While for this case, i kind of puzzled why we replace the merged project's all 
call refs with the original rex call. Cause the original plan *contains* the 
*semantics* that if the refs all reference same rex call, their output should 
be definitely the same.

But with non-determinstic/dynamic function, if we do all the replacement, this 
semantics would be destroyed, cause the rex calls will output different results.

If we keep just one func call and the other all reference it, this may be more 
rigorous.

So, i'm just curious about the background  that we expand all the func refs 
after merging now ?

> ProjectMergeRule should not be performed when Nondeterministic udf has been 
> referenced more than once
> -----------------------------------------------------------------------------------------------------
>
>                 Key: CALCITE-2683
>                 URL: https://issues.apache.org/jira/browse/CALCITE-2683
>             Project: Calcite
>          Issue Type: Bug
>          Components: core
>            Reporter: Hequn Cheng
>            Assignee: Hequn Cheng
>            Priority: Major
>
> Currently, there are some merge rules for project, such as {{CalcMergeRule}}, 
> {{ProjectMergeRule}}, and {{ProjectCalcMergeRule}}. I found that these merge 
> rules should not be performed when Nondeterministic expression of the bottom 
> project has been referenced more than once by the top project.

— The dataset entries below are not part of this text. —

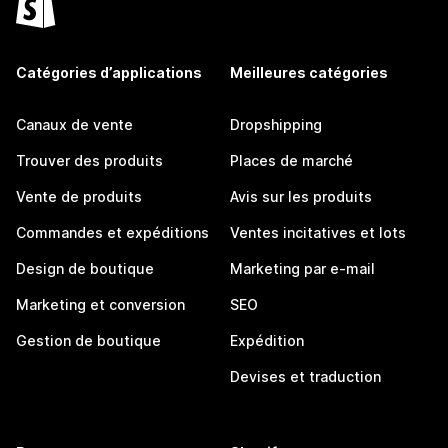
Catégories d’applications
Meilleures catégories
Canaux de vente
Dropshipping
Trouver des produits
Places de marché
Vente de produits
Avis sur les produits
Commandes et expéditions
Ventes incitatives et lots
Design de boutique
Marketing par e-mail
Marketing et conversion
SEO
Gestion de boutique
Expédition
Devises et traduction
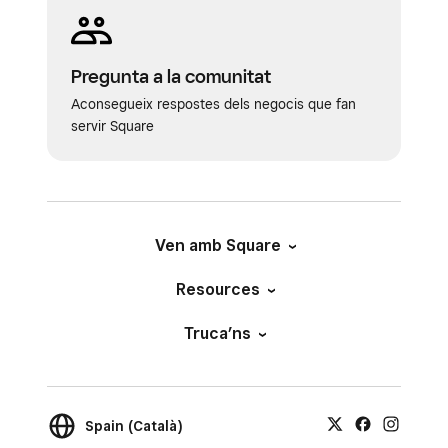
Pregunta a la comunitat
Aconsegueix respostes dels negocis que fan
servir Square
Ven amb Square
Resources
Truca’ns
Spain (Català)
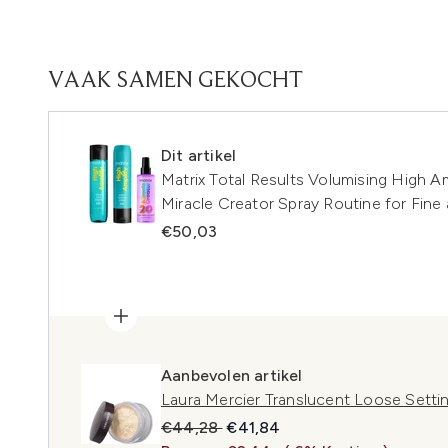
VAAK SAMEN GEKOCHT
Dit artikel
Matrix Total Results Volumising High 
Miracle Creator Spray Routine for Fine 
€50,03
Aanbevolen artikel
Laura Mercier Translucent Loose Setti
Recommended Retail Price:
Huidige prijs:
€44,28
€41,84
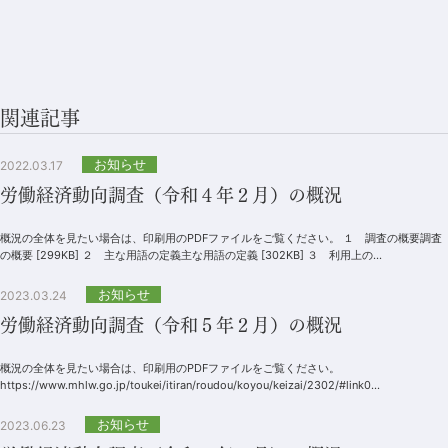
関連記事
お知らせ
2022.03.17
労働経済動向調査（令和４年２月）の概況
概況の全体を見たい場合は、印刷用のPDFファイルをご覧ください。 １ 調査の概要調査
の概要 [299KB] ２ 主な用語の定義主な用語の定義 [302KB] ３ 利用上の...
お知らせ
2023.03.24
労働経済動向調査（令和５年２月）の概況
概況の全体を見たい場合は、印刷用のPDFファイルをご覧ください。
https://www.mhlw.go.jp/toukei/itiran/roudou/koyou/keizai/2302/#link0...
お知らせ
2023.06.23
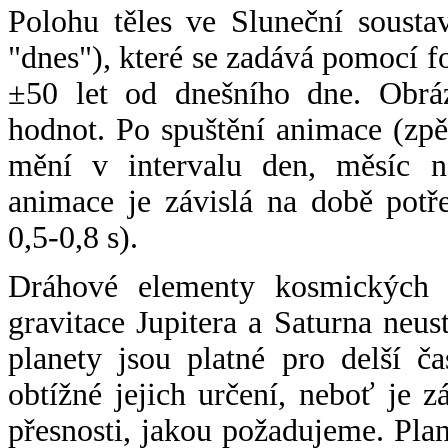
Polohu těles ve Sluneční sousta
"dnes"), které se zadává pomocí 
±50 let od dnešního dne. Obráz
hodnot. Po spuštění animace (zpě
mění v intervalu den, měsíc ne
animace je závislá na době potř
0,5-0,8 s).
Dráhové elementy kosmických t
gravitace Jupitera a Saturna neu
planety jsou platné pro delší č
obtížné jejich určení, neboť je 
přesnosti, jakou požadujeme. Pla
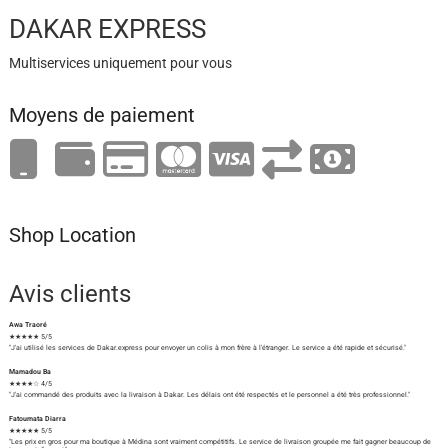
DAKAR EXPRESS
Multiservices uniquement pour vous
Moyens de paiement
Shop Location
Avis clients
Awa Traoré
★★★★★ 5/5
"J'ai utilisé les services de Dakar.express pour envoyer un colis à mon frère à l'étranger. Le service a été rapide et sécurisé."
Mamadou Ba
★★★★☆ 4/5
"J'ai commandé des produits avec la livraison à Dakar. Les délais ont été respectés et le personnel a été très professionnel."
Fatoumata Diarra
★★★★★ 5/5
"Les prix en gros pour ma boutique à Médina sont vraiment compétitifs. Le service de livraison groupée me fait gagner beaucoup de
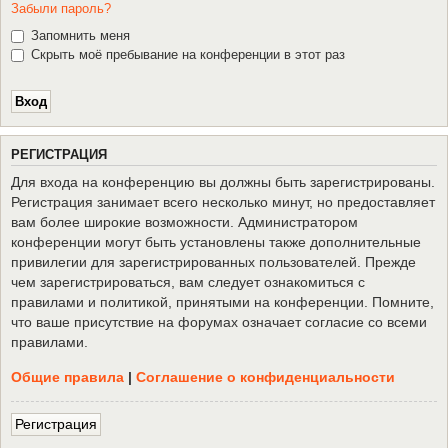
Забыли пароль?
Запомнить меня
Скрыть моё пребывание на конференции в этот раз
Р
Е
Г
И
С
Т
Р
А
Ц
И
Я
Для входа на конференцию вы должны быть зарегистрированы.
Регистрация занимает всего несколько минут, но предоставляет
вам более широкие возможности. Администратором
конференции могут быть установлены также дополнительные
привилегии для зарегистрированных пользователей. Прежде
чем зарегистрироваться, вам следует ознакомиться с
правилами и политикой, принятыми на конференции. Помните,
что ваше присутствие на форумах означает согласие со всеми
правилами.
Общие правила
|
Соглашение о конфиденциальности
Р
е
г
и
с
т
р
а
ц
и
я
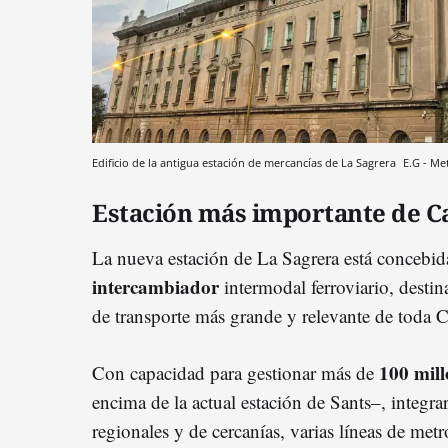
Edificio de la antigua estación de mercancías de La Sagrera
E.G - Me
Estación más importante de C
La nueva estación de La Sagrera está conceb
intercambiador
intermodal ferroviario, destina
de transporte más grande y relevante de toda C
100 mill
Con capacidad para gestionar más de
encima de la actual estación de Sants–, integrar
regionales y de cercanías, varias líneas de met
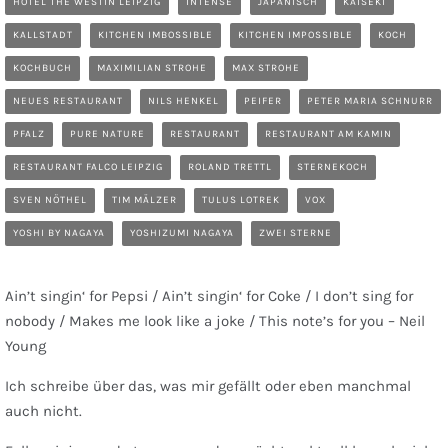
HOTEL THE WESTIN LEIPZIG
INTENSE
JAPANISCH
KAISEKI
KALLSTADT
KITCHEN IMBOSSIBLE
KITCHEN IMPOSSIBLE
KOCH
KOCHBUCH
MAXIMILIAN STROHE
MAX STROHE
NEUES RESTAURANT
NILS HENKEL
PEIFER
PETER MARIA SCHNURR
PFALZ
PURE NATURE
RESTAURANT
RESTAURANT AM KAMIN
RESTAURANT FALCO LEIPZIG
ROLAND TRETTL
STERNEKOCH
SVEN NÖTHEL
TIM MÄLZER
TULUS LOTREK
VOX
YOSHI BY NAGAYA
YOSHIZUMI NAGAYA
ZWEI STERNE
Ain’t singin‘ for Pepsi / Ain’t singin‘ for Coke / I don’t sing for
nobody / Makes me look like a joke / This note’s for you – Neil
Young
Ich schreibe über das, was mir gefällt oder eben manchmal
auch nicht.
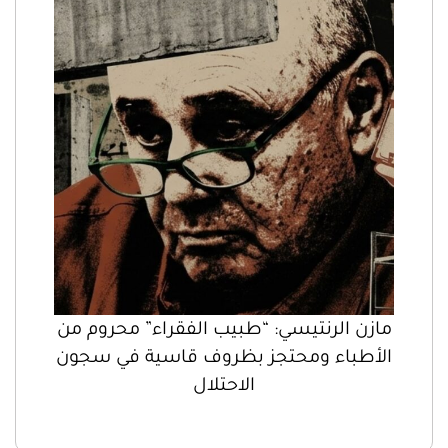
مازن الرنتيسي: “طبيب الفقراء” محروم من
الأطباء ومحتجز بظروف قاسية في سجون
الاحتلال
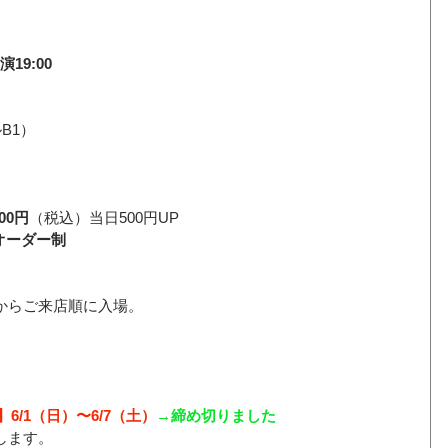
演19:00
B1）
00円
（税込）当日500円UP
1オーダー制 
からご来店順に入場。
6/1（日）〜6/7（土）
→締め切りました
します。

Take the 
> following test as an example:
> {code:java}
>   @Test public void testProjectMergeCalcMergeWithNonDeterministic() throws 
> Exception {
>     HepProgram program = new HepProgramBuilder()
>             .addRuleInstance(FilterProjectTransposeRule.INSTANCE)
>             .addRuleInstance(ProjectMergeRule.INSTANCE)
>             .build();
>     checkPlanning(program,
>             "select name, a as a1, a as a2 from (\n"
>                     + "  select *, rand() as a\n"
>                     + "  from dept)\n"
>                     + "where deptno = 10\n");
>   }
> {code}
> The first select generates `a` from `rand()` and the second select generate 
> `a1` and `a2` from `a`. From the SQL, `a1` should equal to `a2`.
> Let's take a look at the result plan:
> {code:java}
> LogicalProject(NAME=[$1], A1=[RAND()], A2=[RAND()])
>   LogicalFilter(condition=[=($0, 10)])
>     LogicalTableScan(table=[[CATALOG, SALES, DEPT]])
> {code}
> In the plan, {color:#FF0000}a1{color} may not equal to 
> {color:#FF0000}a2{color} due to the projects merge which is against the 
> SQL(a1 equals to a2).
> One option to solve the problem is to disable these merge rules in such 
> cases, so that the result plan will be:
> {code:java}
> LogicalProject(NAME=[$1], A1=[$2], A2=[$2])
>   LogicalProject(DEPTNO=[$0], NAME=[$1], A=[RAND()])
>     LogicalFilter(condition=[=($0, 10)])
>       LogicalTableScan(table=[[CATALOG, SALES, DEPT]])
> {code}
> Any suggestions are greatly appreciated.